KVM enters into linux kernel by wearing “module” form, thus adopt all the features of a linux kernel module. It invites a talk that, “I dont want to reboot entire system to reflect my new patch”. KVM uses the following modules to make Linux kernel as a hypervisor.
kvm.ko –> Core KVM module
kvm-intel –> Used on Intel CPUs
kvm-amd –> Used on AMD CPUs
A normal Linux process has two modes of execution: kernel mode and user mode. KVM adds a third one: guest mode. When a guest process is executing non-I/O guest code, it will run in guest mode. All the virtual guests running under KVM are just regular linux processes on the host. You will be able to see a process called “qemu-kvm” for each virtual guest and for each virtual CPU for a single guest. This brings another advantage that , these process’ priorities can be increased or decreased using normal priority adjusting (nice/renice) commands, can set affinity and use ps, top, kill, etc. Also, control groups can be created and used to limit resources that each guest can consume on a host.

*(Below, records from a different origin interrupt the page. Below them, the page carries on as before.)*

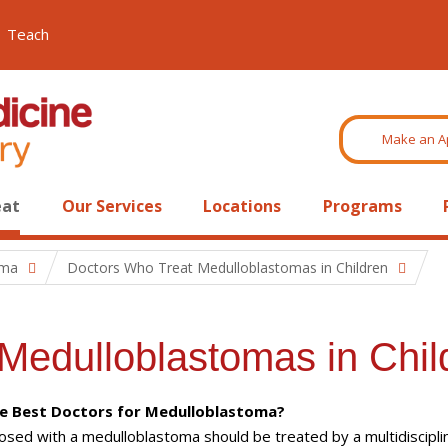
Teach
Make an A
eat
Our Services
Locations
Programs
oma
Doctors Who Treat Medulloblastomas in Children
Medulloblastomas in Chil
e Best Doctors for Medulloblastoma?
nosed with a medulloblastoma should be treated by a multidiscipli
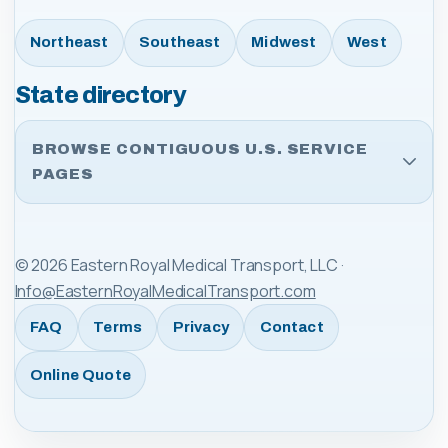
Northeast
Southeast
Midwest
West
State directory
BROWSE CONTIGUOUS U.S. SERVICE
PAGES
©
2026
Eastern Royal Medical Transport, LLC
·
Info@EasternRoyalMedicalTransport.com
FAQ
Terms
Privacy
Contact
Online Quote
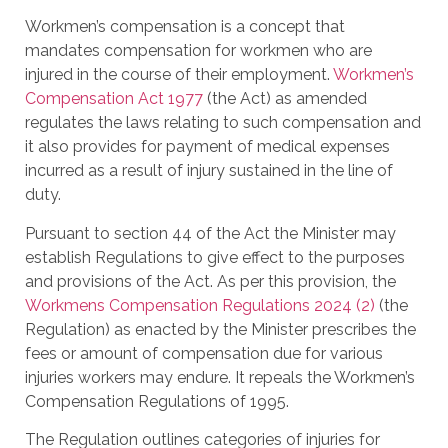
Workmen’s compensation is a concept that
mandates compensation for workmen who are
injured in the course of their employment.
Workmen’s
Compensation Act 1977
(the Act) as amended
regulates the laws relating to such compensation and
it also provides for payment of medical expenses
incurred as a result of injury sustained in the line of
duty.
Pursuant to section 44 of the Act the Minister may
establish Regulations to give effect to the purposes
and provisions of the Act. As per this provision, the
Workmens Compensation Regulations 2024 (2)
(the
Regulation) as enacted by the Minister prescribes the
fees or amount of compensation due for various
injuries workers may endure. It repeals the Workmen’s
Compensation Regulations of 1995.
The Regulation outlines categories of injuries for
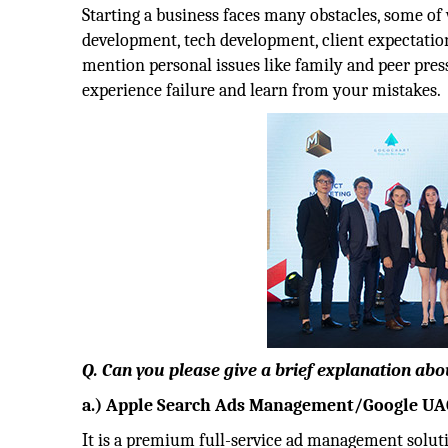
Starting a business faces many obstacles, some of 
development, tech development, client expectation
mention personal issues like family and peer press
experience failure and learn from your mistakes.
Q. Can you please give a brief explanation abo
a.) Apple Search Ads Management/Google 
It is a premium full-service ad management soluti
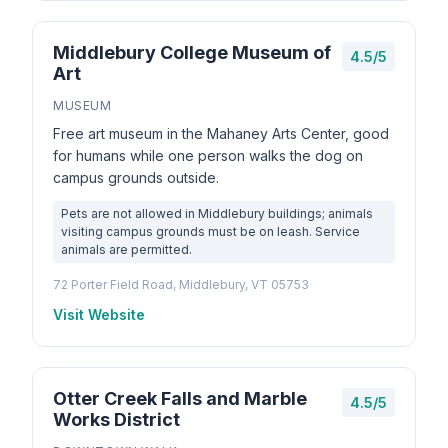
Middlebury College Museum of
4.5/5
Art
MUSEUM
Free art museum in the Mahaney Arts Center, good
for humans while one person walks the dog on
campus grounds outside.
Pets are not allowed in Middlebury buildings; animals
visiting campus grounds must be on leash. Service
animals are permitted.
72 Porter Field Road, Middlebury, VT 05753
Visit Website
Otter Creek Falls and Marble
4.5/5
Works District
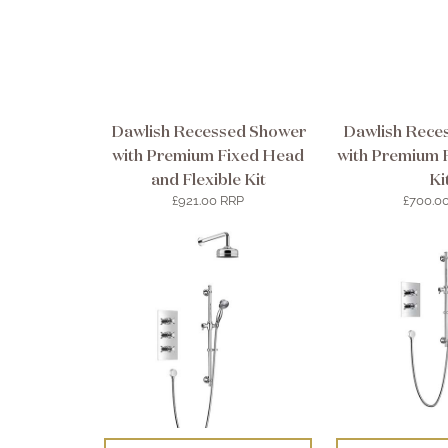
Dawlish Recessed Shower
Dawlish Rece
with Premium Fixed Head
with Premium F
and Flexible Kit
Ki
£921.00 RRP
£700.0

Each and every virtual CPU of your KVM guests are implemented using a Linux thread . The Linux scheduler is responsible for scheduling a virtual CPU, as it is a normal thread. In KVM , Guest physical memory is just a chunk of host virtual memory, that said, the guest physical memory has emulated within virtual memory of the “qemu-kvm” process. So it can be Swapped, Shared, Backed by large pages, Backed by a disk file, COW’ed and is also NUMA aware.
By “virtio” drivers KVM is closely competing with XEN to deliver native performance. virtio provides a common front end for device (network, block etc) emulations to standardize the interface. The front-end drivers for virtio is implemented in the guest operating system and the back-end drivers is implemented in the hypervisor. Each front-end driver has a corresponding back-end driver in the hypervisor.